> _Provided records_

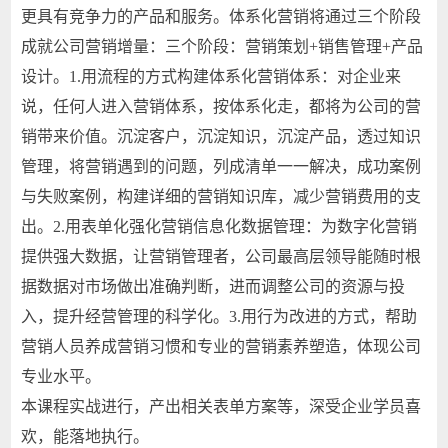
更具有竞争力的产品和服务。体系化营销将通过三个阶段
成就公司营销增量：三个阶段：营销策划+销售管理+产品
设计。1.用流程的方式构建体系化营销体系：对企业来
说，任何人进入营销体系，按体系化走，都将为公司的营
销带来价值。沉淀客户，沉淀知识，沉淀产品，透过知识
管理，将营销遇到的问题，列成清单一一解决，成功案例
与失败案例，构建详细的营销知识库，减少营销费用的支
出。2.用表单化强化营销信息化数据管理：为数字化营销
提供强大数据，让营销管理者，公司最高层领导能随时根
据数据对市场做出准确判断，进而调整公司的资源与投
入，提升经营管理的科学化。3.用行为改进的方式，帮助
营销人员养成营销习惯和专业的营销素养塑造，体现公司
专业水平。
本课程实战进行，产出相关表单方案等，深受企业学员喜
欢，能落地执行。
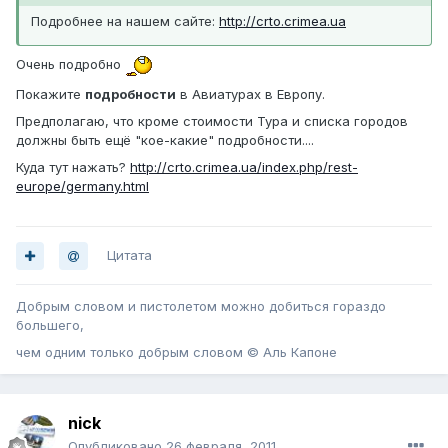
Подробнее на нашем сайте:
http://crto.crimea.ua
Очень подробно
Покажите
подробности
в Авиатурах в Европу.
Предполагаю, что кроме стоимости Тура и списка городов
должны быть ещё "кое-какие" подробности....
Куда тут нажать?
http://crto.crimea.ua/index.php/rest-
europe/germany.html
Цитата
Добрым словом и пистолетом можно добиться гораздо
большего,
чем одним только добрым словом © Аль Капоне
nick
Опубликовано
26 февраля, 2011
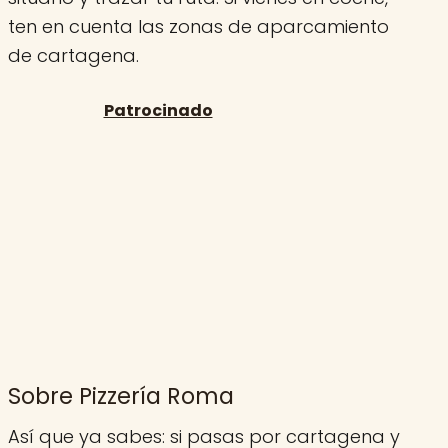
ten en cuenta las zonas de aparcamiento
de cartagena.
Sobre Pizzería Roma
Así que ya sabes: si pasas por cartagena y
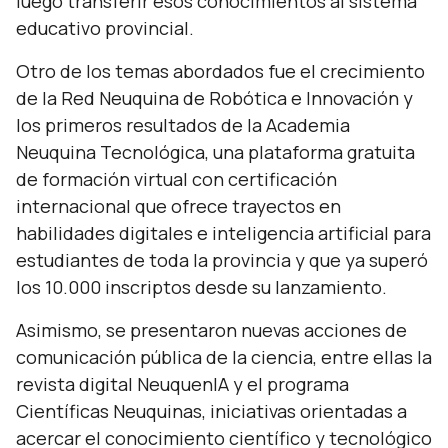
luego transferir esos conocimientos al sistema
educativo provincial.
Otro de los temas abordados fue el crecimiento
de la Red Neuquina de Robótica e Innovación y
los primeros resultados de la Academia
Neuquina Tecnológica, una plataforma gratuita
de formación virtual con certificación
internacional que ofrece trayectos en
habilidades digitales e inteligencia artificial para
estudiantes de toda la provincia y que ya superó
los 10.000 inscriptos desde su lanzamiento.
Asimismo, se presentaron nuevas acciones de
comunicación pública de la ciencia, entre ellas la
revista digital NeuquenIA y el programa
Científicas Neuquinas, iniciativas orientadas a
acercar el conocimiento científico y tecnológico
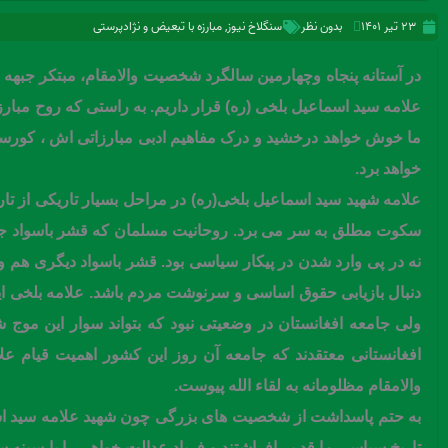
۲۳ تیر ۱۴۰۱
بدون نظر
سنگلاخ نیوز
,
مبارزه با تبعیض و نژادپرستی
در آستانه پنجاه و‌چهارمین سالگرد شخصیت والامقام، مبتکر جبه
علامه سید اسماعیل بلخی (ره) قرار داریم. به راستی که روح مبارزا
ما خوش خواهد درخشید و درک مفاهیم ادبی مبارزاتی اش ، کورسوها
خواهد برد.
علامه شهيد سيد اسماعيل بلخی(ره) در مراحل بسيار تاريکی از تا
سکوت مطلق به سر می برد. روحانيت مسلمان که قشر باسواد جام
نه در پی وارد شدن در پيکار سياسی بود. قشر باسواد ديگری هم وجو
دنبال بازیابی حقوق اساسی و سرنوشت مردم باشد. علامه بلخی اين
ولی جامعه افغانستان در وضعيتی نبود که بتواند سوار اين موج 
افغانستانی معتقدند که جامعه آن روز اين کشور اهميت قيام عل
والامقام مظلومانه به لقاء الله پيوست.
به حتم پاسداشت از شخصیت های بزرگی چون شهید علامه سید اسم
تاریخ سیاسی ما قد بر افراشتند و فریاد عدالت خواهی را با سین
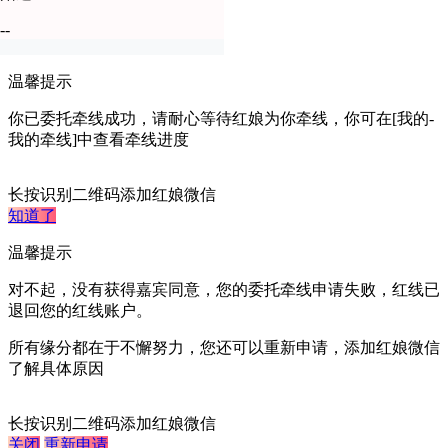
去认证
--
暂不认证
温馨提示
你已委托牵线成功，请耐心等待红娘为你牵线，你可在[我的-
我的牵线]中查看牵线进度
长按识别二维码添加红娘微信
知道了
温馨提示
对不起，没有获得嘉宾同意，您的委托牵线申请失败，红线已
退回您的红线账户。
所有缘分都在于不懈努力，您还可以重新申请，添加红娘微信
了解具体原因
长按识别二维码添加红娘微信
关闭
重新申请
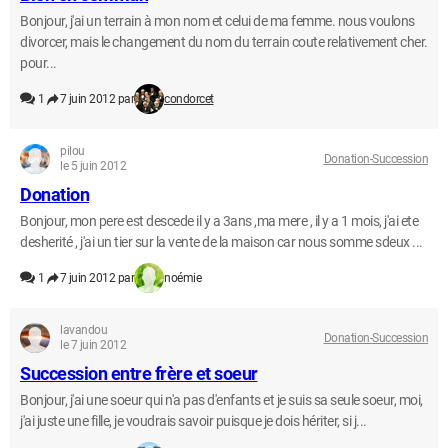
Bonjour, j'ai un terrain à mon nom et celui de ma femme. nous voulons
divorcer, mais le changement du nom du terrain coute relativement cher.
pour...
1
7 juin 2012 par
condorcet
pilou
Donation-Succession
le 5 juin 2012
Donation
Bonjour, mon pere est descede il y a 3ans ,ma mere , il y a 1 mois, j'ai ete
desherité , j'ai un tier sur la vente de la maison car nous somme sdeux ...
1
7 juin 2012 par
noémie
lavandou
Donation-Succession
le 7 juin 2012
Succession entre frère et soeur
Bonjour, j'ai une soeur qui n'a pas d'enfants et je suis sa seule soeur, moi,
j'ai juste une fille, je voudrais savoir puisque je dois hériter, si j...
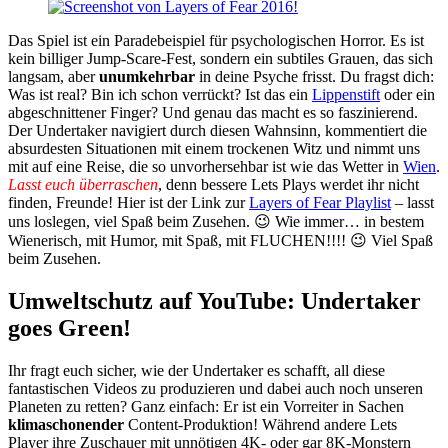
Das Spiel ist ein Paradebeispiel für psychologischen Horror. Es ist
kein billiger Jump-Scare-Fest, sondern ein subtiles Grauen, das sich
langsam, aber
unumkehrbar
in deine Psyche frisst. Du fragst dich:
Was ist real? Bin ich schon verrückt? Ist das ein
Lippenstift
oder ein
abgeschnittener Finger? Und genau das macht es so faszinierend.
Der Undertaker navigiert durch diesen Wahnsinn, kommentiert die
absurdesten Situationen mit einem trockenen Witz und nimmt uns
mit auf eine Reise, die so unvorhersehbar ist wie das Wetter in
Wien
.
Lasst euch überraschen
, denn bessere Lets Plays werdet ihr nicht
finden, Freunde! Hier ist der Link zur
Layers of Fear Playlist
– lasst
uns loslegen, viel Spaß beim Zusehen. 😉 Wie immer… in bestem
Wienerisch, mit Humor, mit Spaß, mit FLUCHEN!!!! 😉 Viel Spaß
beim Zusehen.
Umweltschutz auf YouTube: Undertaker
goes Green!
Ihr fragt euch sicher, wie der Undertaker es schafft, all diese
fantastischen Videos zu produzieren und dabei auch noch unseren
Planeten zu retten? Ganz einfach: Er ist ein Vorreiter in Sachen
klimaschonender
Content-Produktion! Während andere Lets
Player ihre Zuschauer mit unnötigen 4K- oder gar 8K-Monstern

> _Work request_
Skip the pictures. Restate exactly the lines from the start of the entries through the line containing "علامه شهيد سيد", both ends included.

> _Expected answer_
更具有竞争力的产品和服务。体系化营销将通过三个阶段
成就公司营销增量：三个阶段：营销策划+销售管理+产品
设计。1.用流程的方式构建体系化营销体系：对企业来
说，任何人进入营销体系，按体系化走，都将为公司的营
销带来价值。沉淀客户，沉淀知识，沉淀产品，透过知识
管理，将营销遇到的问题，列成清单一一解决，成功案例
与失败案例，构建详细的营销知识库，减少营销费用的支
出。2.用表单化强化营销信息化数据管理：为数字化营销
提供强大数据，让营销管理者，公司最高层领导能随时根
据数据对市场做出准确判断，进而调整公司的资源与投
入，提升经营管理的科学化。3.用行为改进的方式，帮助
营销人员养成营销习惯和专业的营销素养塑造，体现公司
专业水平。
本课程实战进行，产出相关表单方案等，深受企业学员喜
欢，能落地执行。
Подробнее на нашем сайте:
http://crto.crimea.ua
Очень подробно
Покажите
подробности
в Авиатурах в Европу.
Предполагаю, что кроме стоимости Тура и списка городов
должны быть ещё "кое-какие" подробности....
Куда тут нажать?
http://crto.crimea.ua/index.php/rest-
europe/germany.html
Цитата
Добрым словом и пистолетом можно добиться гораздо
большего,
чем одним только добрым словом © Аль Капоне
nick
Опубликовано
26 февраля, 2011
ten en cuenta las zonas de aparcamiento
de cartagena.
Sobre Pizzería Roma
Así que ya sabes: si pasas por cartagena y
luego transferir esos conocimientos al sistema
educativo provincial.
Otro de los temas abordados fue el crecimiento
de la Red Neuquina de Robótica e Innovación y
los primeros resultados de la Academia
Neuquina Tecnológica, una plataforma gratuita
de formación virtual con certificación
internacional que ofrece trayectos en
habilidades digitales e inteligencia artificial para
estudiantes de toda la provincia y que ya superó
los 10.000 inscriptos desde su lanzamiento.
Asimismo, se presentaron nuevas acciones de
comunicación pública de la ciencia, entre ellas la
revista digital NeuquenIA y el programa
Científicas Neuquinas, iniciativas orientadas a
acercar el conocimiento científico y tecnológico
۲۳ تیر ۱۴۰۱
بدون نظر
سنگلاخ نیوز
,
مبارزه با تبعیض و نژادپرستی
در آستانه پنجاه و‌چهارمین سالگرد شخصیت والامقام، مبتکر جبه
علامه سید اسماعیل بلخی (ره) قرار داریم. به راستی که روح مبارزا
ما خوش خواهد درخشید و درک مفاهیم ادبی مبارزاتی اش ، کورسوها
خواهد برد.
علامه شهيد سيد اسماعيل بلخی(ره) در مراحل بسيار تاريکی از تا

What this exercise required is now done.